As part of the subject, an experienced local pastor will take the students through theology of pastoral care before looking at how church structures and training can help develop a church’s care culture. Throughout the semester students also have the opportunity to learn how to pastor people through different stages of life including marriage, divorce, and illness.

You will also have the opportunity to explore areas of interest, ranging from the pastoral care model of the puritans to pastoral care in a particular book of the Bible.

Given that ministry can be so word-focused, this subject ensures students focus on pastoring as well as they preach, on loving while exhorting. Ultimately, the aim is for this subject to start developing in them the heart of a pastor.

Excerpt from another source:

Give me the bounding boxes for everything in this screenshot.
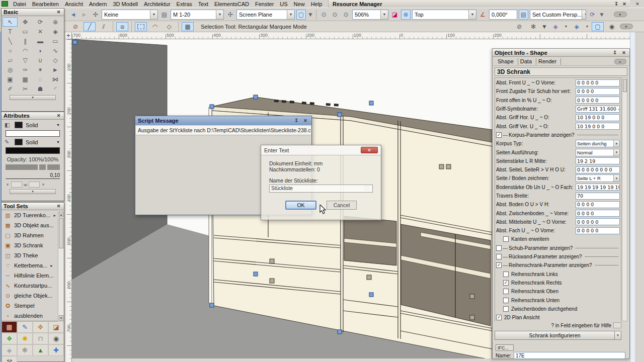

Please visit the timetable by clicking here for current information on subject availability.

Subject Details

Mode Online On-campus
Workload One semester, 12 credit points One semester, 12 credit points
Status Elective Elective
Subject code PC002 PC002
Prerequisites 48 credit points of core subjects 48 credit points of core subjects
Who Richard Trist Richard Trist

Unit Content
Section A: Biblical and Theological Perspectives

  • Biblical and theological perspectives on the nature of persons and groups; the human predicament; salvation and wholeness
  • Biblical patterns and models of pastoral care, including the roles of the people of God as a caring community
  • The maturity theme, individual and corporate, within the New Testament; the relationships between pastor-teacher functions and pastoral care functions; proactive and reactive styles
  • An overview of the history of pastoral care; the integration of insights from the social sciences

Section B: Pastoral Care in the Stages of Life

  • The distinction between pastoral care and pastoral counselling; the relationship between pastoral care and the regular life of the church, including Christian education and liturgy
  • Caring for the carers; supervision; support groups; the role of the church and church leadership
  • Pastoral care in major life-stages and transition; common crises of life in childhood, youth, early adulthood, middle age, old age, with attention to Christian initiation and nurture
  • Pastoral care of families and single people; preparation for marriage; vocational guidance
  • An introduction to cross-cultural factors in pastoral care; family patterns in various cultures and sub-cultures

Study Expectations
In this subject, you can expect to be guided through a variety of weekly learning activities which are designed to develop your understanding of and skills in the themes and passages covered in the syllabus. For online students, these usually include watching videos, reading, completing set learning tasks and contributing to online seminars and interacting with your peers. Students should allow 10 hours of study time per week for this advanced subject.